## Assignment:
Return, word for word, the line that contains "Epoxy Resins" and every line after it through the end of the records.

## Extracted page text data:
[Start of Attachment]
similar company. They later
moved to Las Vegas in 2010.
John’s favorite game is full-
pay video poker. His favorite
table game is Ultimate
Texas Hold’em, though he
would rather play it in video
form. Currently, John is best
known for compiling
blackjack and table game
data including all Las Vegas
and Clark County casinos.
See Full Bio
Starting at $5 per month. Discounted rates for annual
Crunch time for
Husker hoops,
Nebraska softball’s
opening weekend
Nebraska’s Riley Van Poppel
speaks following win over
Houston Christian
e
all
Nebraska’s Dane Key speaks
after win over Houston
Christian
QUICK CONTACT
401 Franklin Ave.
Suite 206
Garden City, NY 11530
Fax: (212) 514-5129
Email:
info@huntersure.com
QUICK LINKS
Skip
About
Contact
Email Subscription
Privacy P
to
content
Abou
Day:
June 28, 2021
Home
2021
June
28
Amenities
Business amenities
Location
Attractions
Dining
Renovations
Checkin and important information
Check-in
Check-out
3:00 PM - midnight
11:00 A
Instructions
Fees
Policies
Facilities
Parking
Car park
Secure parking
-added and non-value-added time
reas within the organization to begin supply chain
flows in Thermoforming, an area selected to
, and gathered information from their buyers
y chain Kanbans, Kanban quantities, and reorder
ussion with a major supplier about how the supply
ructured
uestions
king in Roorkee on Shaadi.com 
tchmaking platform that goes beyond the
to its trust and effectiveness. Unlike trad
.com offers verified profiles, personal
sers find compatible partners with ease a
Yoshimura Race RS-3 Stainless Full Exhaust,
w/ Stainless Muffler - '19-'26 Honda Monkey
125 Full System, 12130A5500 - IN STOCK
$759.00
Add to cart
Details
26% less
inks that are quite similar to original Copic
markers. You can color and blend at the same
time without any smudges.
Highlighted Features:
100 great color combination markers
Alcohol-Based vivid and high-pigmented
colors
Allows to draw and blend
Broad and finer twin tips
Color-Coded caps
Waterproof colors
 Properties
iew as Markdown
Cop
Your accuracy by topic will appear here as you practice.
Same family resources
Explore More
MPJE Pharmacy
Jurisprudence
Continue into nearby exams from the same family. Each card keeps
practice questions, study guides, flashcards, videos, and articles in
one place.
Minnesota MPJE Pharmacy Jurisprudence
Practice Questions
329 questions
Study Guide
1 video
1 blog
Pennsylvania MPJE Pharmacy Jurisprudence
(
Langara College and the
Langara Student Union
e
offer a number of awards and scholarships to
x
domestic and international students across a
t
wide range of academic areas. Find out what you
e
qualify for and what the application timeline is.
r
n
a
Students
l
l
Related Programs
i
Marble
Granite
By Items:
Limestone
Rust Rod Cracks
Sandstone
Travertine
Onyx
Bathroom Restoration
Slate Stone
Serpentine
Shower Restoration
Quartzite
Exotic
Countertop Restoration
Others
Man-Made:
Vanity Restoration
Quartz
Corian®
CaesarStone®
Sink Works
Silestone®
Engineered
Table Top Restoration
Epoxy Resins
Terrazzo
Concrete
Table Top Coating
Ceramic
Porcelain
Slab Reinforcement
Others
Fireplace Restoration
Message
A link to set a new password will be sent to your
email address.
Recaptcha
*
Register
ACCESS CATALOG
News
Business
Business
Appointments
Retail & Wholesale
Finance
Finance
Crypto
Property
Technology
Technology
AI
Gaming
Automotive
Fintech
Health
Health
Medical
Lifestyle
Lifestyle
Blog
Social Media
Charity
[End of Attachment]
## Exercise answer:
Epoxy Resins
Terrazzo
Concrete
Table Top Coating
Ceramic
Porcelain
Slab Reinforcement
Others
Fireplace Restoration
Message
A link to set a new password will be sent to your
email address.
Recaptcha
*
Register
ACCESS CATALOG
News
Business
Business
Appointments
Retail & Wholesale
Finance
Finance
Crypto
Property
Technology
Technology
AI
Gaming
Automotive
Fintech
Health
Health
Medical
Lifestyle
Lifestyle
Blog
Social Media
Charity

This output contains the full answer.